Di awal pidatonya, Xanana Gusmao langsung menyinggung kabar duka dari Indonesia.
“Sebelum saya mulai, saya harus menyampaikan kesedihan yang mendalam atas banjir dan tanah longsor di Sumatera Utara dan Sumatera Barat, serta banjir parah di sejumlah tempat di Indonesia,” ujarnya.
Xanana Gusmao mengatakan belasungkawa itu mewakili pemerintah dan rakyat Timor Leste kepada masyarakat Indonesia yang tengah dirundung bencana. Ia menyinggung warga yang kehilangan anggota keluarga maupun mereka yang masih menunggu kabar dari kerabat yang belum ditemukan.
“Rasa simpati kami kepada keluarga yang mengungsi atau yang masih menunggu kabar (anggota keluarga yang lain),” katanya.
Ia menambahkan bahwa negerinya akan berdiri bersama Indonesia menghadapi masa berkabung ini.
“Dalam masa duka ini, Timor Leste berdiri bersama Indonesia dan bersama masyarakat yang terdampak tragedi ini,” tuturnya.
Data terbaru Badan Nasional Penanggulangan Bencana (BNPB) pada Kamis, 11 Desember 2025, menunjukkan korban meninggal akibat banjir dan tanah longsor di Aceh, Sumatera Utara, dan Sumatera Barat mencapai 990 jiwa. Angka itu meningkat dari laporan sehari sebelumnya, yakni 969 korban.

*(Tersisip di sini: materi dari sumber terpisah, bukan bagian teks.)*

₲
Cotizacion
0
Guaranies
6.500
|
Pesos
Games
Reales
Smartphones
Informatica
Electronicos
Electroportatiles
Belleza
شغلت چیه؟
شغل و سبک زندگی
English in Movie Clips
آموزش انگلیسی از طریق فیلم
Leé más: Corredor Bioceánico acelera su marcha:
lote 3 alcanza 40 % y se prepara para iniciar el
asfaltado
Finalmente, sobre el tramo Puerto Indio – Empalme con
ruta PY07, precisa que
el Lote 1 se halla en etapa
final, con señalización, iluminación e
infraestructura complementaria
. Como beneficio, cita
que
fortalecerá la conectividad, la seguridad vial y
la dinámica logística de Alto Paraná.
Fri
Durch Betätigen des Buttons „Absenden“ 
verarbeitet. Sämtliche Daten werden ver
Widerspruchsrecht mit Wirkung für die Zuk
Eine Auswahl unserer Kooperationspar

Rinciannya, Aceh mencatat 407 korban meninggal. Sumatera Barat melaporkan 240 korban, sementara Sumatera Utara 343 korban jiwa. Selain itu, jumlah korban hilang di tiga provinsi tersebut menurun dari 262 menjadi 222 orang.

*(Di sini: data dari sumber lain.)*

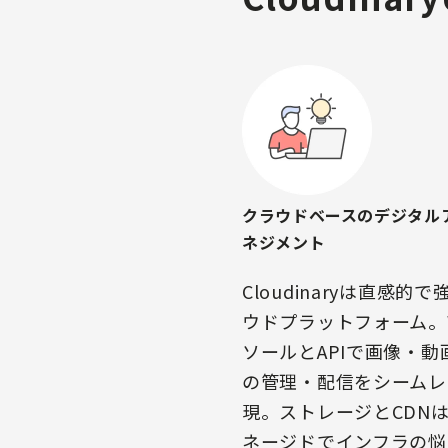
クラウドベースのデジタル
ネジメント
Cloudinaryは直感的
ウドプラットフォーム。
ソールとAPIで画像・動
の管理・配信をシームレ
現。ストレージとCDN
ネージドでインフラの悩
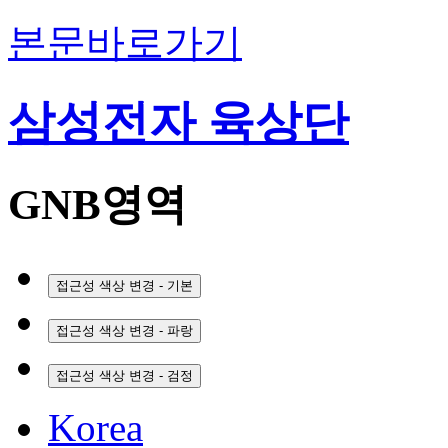
본문바로가기
삼성전자 육상단
GNB영역
접근성 색상 변경 - 기본
접근성 색상 변경 - 파랑
접근성 색상 변경 - 검정
Korea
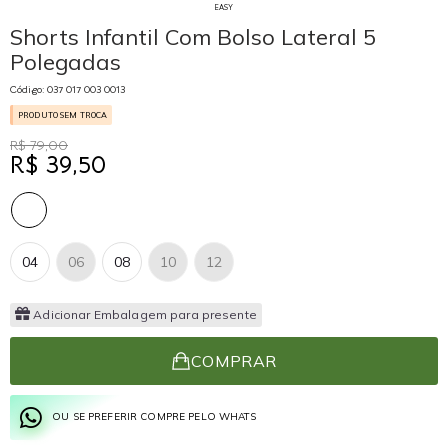
EASY
Shorts Infantil Com Bolso Lateral 5
Polegadas
Código: 037 017 003 0013
PRODUTO SEM TROCA
R$ 79,00
R$ 39,50
04
06
08
10
12
Adicionar Embalagem para presente
COMPRAR
OU SE PREFERIR COMPRE PELO WHATS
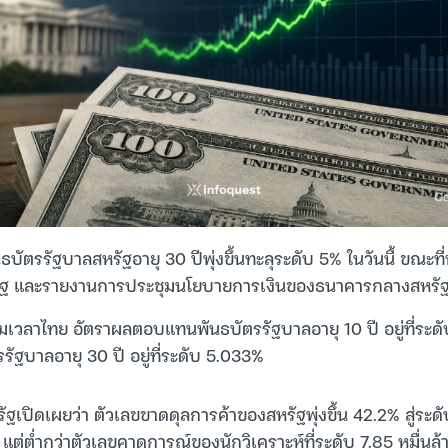
ตรรัฐบาลสหรัฐอายุ 30 ปีพุ่งขึ้นทะลุระดับ 5% ในวันนี้ ขณะที
ัฐ และรายงานการประชุมนโยบายการเงินของธนาคารกลางสหรัฐ
เวลาไทย อัตราผลตอบแทนพันธบัตรรัฐบาลอายุ 10 ปี อยู่ที่ระดั
ฐบาลอายุ 30 ปี อยู่ที่ระดับ 5.033%
เปิดเผยว่า ตัวเลขขาดดุลการค้าของสหรัฐพุ่งขึ้น 42.2% สู่ระดับ
แต่ต่ำกว่าตัวเลขคาดการณ์ของนักวิเคราะห์ที่ระดับ 7.85 หมื่นล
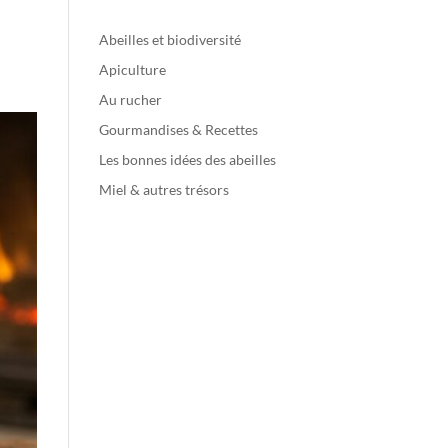
Abeilles et biodiversité
Apiculture
Au rucher
Gourmandises & Recettes
Les bonnes idées des abeilles
Miel & autres trésors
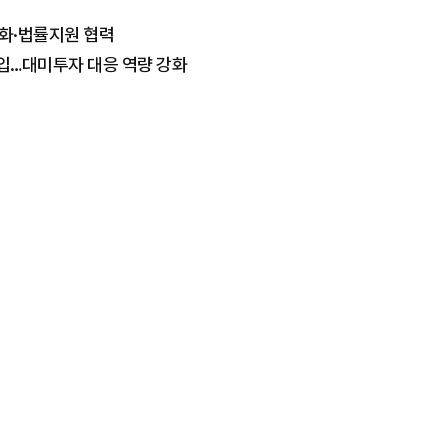
교화·법률지원 협력
영입…대미투자 대응 역량 강화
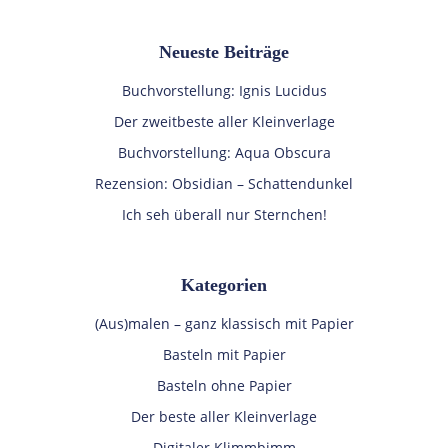
Neueste Beiträge
Buchvorstellung: Ignis Lucidus
Der zweitbeste aller Kleinverlage
Buchvorstellung: Aqua Obscura
Rezension: Obsidian – Schattendunkel
Ich seh überall nur Sternchen!
Kategorien
(Aus)malen – ganz klassisch mit Papier
Basteln mit Papier
Basteln ohne Papier
Der beste aller Kleinverlage
Digitaler Klimmbimm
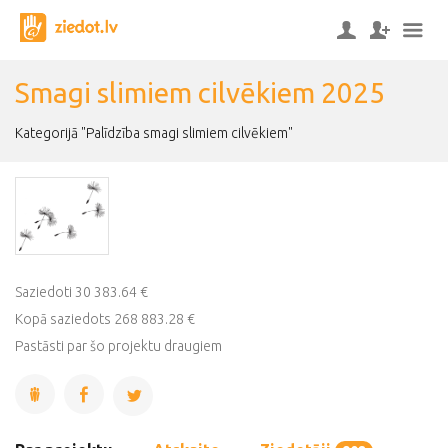
Smagi slimiem cilvēkiem 2025
Kategorijā "Palīdzība smagi slimiem cilvēkiem"
Saziedoti 30 383.64 €
Kopā saziedots 268 883.28 €
Pastāsti par šo projektu draugiem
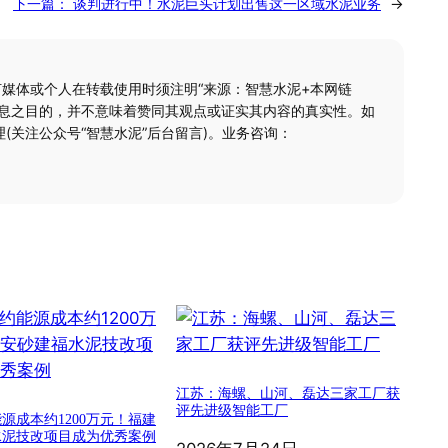
下一篇：
谈判进行中！水泥巨头计划出售这一区域水泥业务
→
何媒体或个人在转载使用时须注明“来源：智慧水泥+本网链
信息之目的，并不意味着赞同其观点或证实其内容的真实性。如
(关注公众号“智慧水泥”后台留言)。业务咨询：
江苏：海螺、山河、磊达三家工厂获
评先进级智能工厂
源成本约1200万元！福建
水泥技改项目成为优秀案例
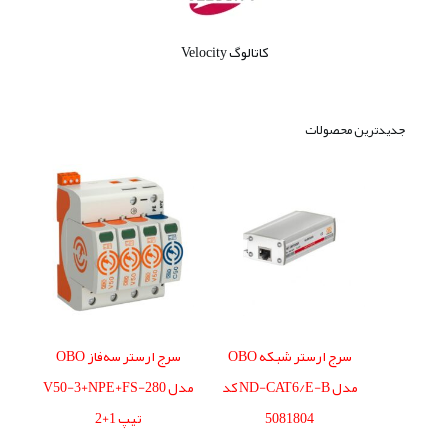
کاتالوگ Velocity
جدیدترین محصولات
سرج ارستر شبکه OBO
سرج ارستر سه‌فاز OBO
مدل ND-CAT6/E-B کد
مدل V50-3+NPE+FS-280
5081804
تیپ 1+2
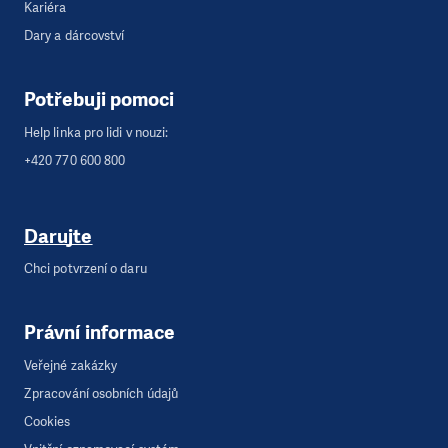
Kariéra
Dary a dárcovství
Potřebuji pomoci
Help linka pro lidi v nouzi:
+420 770 600 800
Darujte
Chci potvrzení o daru
Právní informace
Veřejné zakázky
Zpracování osobních údajů
Cookies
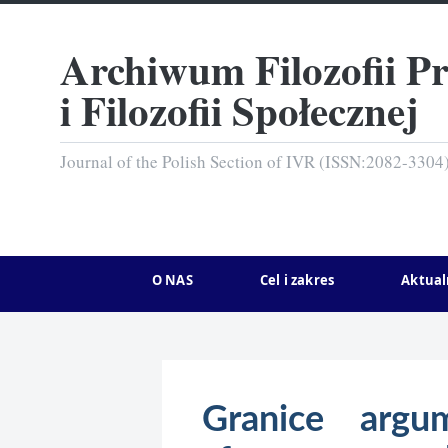
Archiwum Filozofii P
i Filozofii Społecznej
Journal of the Polish Section of IVR (ISSN:2082-3304
O NAS
Cel i zakres
Aktual
Granice argum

Sumatera Utara menjadi wilayah dengan korban hilang terbanyak, yakni 98 orang. Di Aceh, korban hilang mencapai 31 jiwa, sedangkan Sumatera Barat 93 jiwa. BNPB juga melaporkan total korban luka yang tersebar di ketiga provinsi itu mencapai lebih dari 5.400 orang.
Sebelumnya, BNPB juga mencatat penurunan jumlah pengungsi. Pada Senin, 8 Desember 2025, total pengungsi sebanyak 1.057.482 jiwa. Angka itu berkurang pada Selasa menjadi 894.101 jiwa.